(Information shown Opens)

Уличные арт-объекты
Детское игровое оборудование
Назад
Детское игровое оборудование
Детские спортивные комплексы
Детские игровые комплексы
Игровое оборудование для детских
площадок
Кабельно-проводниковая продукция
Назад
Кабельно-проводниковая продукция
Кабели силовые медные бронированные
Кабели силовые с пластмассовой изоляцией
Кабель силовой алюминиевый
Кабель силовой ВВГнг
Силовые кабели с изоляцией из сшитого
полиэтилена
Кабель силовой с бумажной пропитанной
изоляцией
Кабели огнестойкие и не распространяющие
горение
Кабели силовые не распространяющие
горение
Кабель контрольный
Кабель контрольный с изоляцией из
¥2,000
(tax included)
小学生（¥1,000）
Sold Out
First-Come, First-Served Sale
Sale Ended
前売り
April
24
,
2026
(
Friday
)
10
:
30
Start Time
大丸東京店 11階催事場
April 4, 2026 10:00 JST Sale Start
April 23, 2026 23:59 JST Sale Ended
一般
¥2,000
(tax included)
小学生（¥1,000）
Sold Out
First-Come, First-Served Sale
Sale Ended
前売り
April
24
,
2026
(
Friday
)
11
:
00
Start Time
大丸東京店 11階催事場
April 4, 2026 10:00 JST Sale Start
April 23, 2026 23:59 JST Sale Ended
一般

(Information shown Closes)
(Information shown Opens)

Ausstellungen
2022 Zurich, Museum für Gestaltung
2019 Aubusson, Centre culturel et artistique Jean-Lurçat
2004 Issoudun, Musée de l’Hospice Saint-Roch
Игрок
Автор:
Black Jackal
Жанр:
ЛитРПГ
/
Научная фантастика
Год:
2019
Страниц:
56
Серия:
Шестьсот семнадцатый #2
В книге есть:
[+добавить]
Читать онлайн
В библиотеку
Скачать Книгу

(Information shown Closes)
(Information shown Opens)

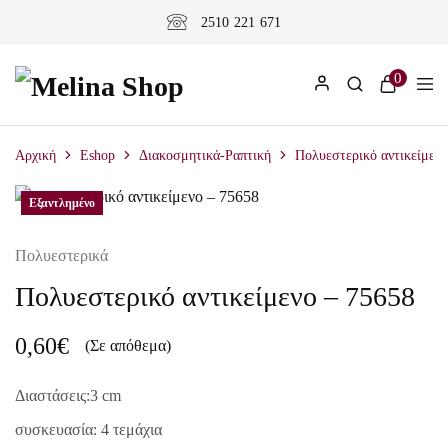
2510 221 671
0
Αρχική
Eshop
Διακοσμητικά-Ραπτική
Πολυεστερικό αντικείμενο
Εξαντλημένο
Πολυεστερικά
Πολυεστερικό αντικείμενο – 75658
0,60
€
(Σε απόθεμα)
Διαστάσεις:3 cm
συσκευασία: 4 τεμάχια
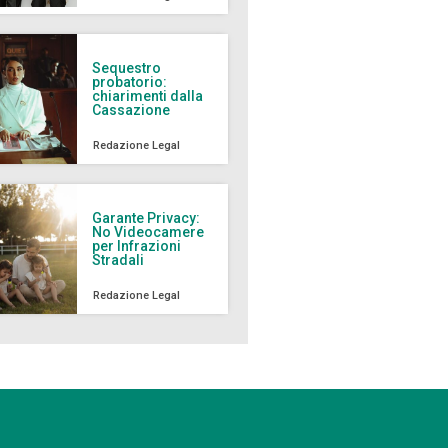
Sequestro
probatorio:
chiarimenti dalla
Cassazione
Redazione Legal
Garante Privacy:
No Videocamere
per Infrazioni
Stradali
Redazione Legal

(Information shown Closes)

- [Task description]
In the material above, find each line containing the word "Детские" and copy it.

- [Answer to this problem]
Детские спортивные комплексы
Детские игровые комплексы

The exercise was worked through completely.